Molde reached for a folder. A thought struck him.
‘Herr Sturmbannführer, you spoke of the woman – the one with the child – as a cousin of his – of Arzfeld’s. The letter doesn’t refer to her as a cousin.’
A nerve twitched in Schwede’s forehead. ‘I thought he wrote of her as a cousin,’ he said gruffly. ‘Why does she confide in him if he’s not a relation? Anyway, it’s not important.’
‘It’s near your own home and former place of duty, of course, isn’t it? I imagine you know of these people.’
Schwede’s mind went back to his one encounter with Major Kurt Langenbach, to the latter’s arrogant smile, his unconcealed contempt for the pretensions of the little Nazi brewery manager, the dismissive tone in which he said, ‘Schwede, isn’t it?’ Schwede adjusted his memory.
‘Major Langenbach,’ he said to Molde softly, ‘was a close friend of mine. A true hero. One should never allow personal feelings to affect duty, but I can tell you my shame on behalf of my dead friend is hard to set aside. Now get on with your work!’
Anthony was lying on a mattress on the floor in an attic at Schloss Langenbach. He had only blurred recollections of how he got there. He remembered moving from a church, every step a painful, uncertain adventure, beside Anna into a wet street beneath a grey sky. Somehow he had then found himself stretched in the back of a small farm cart. Then there had been pain again, clip-clop-clip-clop, that had surely gone on for hours. Anna’s voice was whispering, ‘stand – not for long’. Then her arm had been round him – a steep, winding stair. He thought he’d said, ‘I can’t do it,’ and she had said fiercely, ‘You must, I can’t carry you.’ He remembered saying at one point, ‘I’ll sit down for a little,’ and Anna, he was certain, had hissed ‘NO!’ and made him drag his torment and his fever on and on, up and up. He didn’t know how long ago that was. Nor how much had happened, how much was dream. But today, whenever today was, he felt clear-headed and able to think lucidly.
Anna had saved him and hidden him. She had also nursed him. He reached
down to his thigh. It was efficiently bandaged. He felt weak but he knew he was recovering. He also felt extremely hungry. He didn’t suppose it would be sensible to try to get up but he wished there were less of a draught. He looked at his surroundings.

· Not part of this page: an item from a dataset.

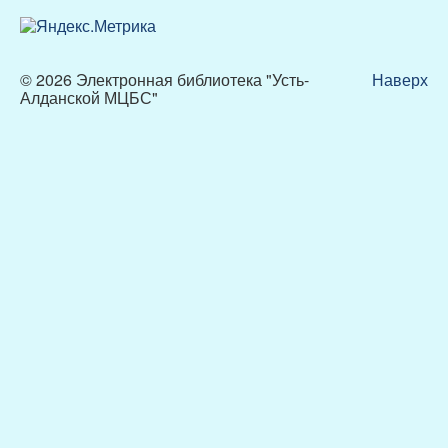
© 2026 Электронная библиотека "Усть-
Наверх
Алданской МЦБС"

The attic was huge and dusty. It had obviously long been used as a storeroom for unwanted furniture, boxes, antique luggage and broken harness. There were several skylights, and it seemed a bright day, for pools of sunshine lay at intervals on the wooden floor. The exposed roof beams and rafters were immense. Anthony coughed. He saw the dust swirling in the sunbeams that struck the nearest skylight.
At that moment there was the sound of a door opening. He knew that step already, as it approached where he lay.
‘Anna!’ He found that he could speak, though weakly. ‘Oh Anna! It wasn’t a dream! It’s you!’ He felt too feeble to worry about what terms they met on – enemy, lover, captor, saviour. His eyes moved over her face like fingertips.
She knelt by the mattress. In the forthcoming weeks they always murmured – the size of the place and the solidity of walls and floors meant that to whisper was unnecessary, but it was unwise, too, to raise the voice. He took her hand.
Anna had a handkerchief bound round the head. She looked, as she always did, both supremely efficient and very beautiful. She left her hand in Anthony’s and smiled at him.
‘You are better. You are different today. The fever has gone completely.’
‘Anna, where exactly am I?’
‘You are in one of the attics at Langenbach. The east attic to be precise. It is a storeroom, as you can see, and nobody visits it but me.’ She explained to him in a matter-of-fact way, that every visit to dress his wound, to care for him, to bring water or supplies had had to be made at night – or, at the earliest, in the evening.
‘The village school occupies part of the floor below, the first floor. My mother-in-law never moves from her own room off the hall. She can no longer walk. I have a girl who does most of what’s needed in the kitchen and two women who work here by day, cleaning. They live in the village. They would at once know if you were in a bedroom. I couldn’t conceal it. But they never come up here.’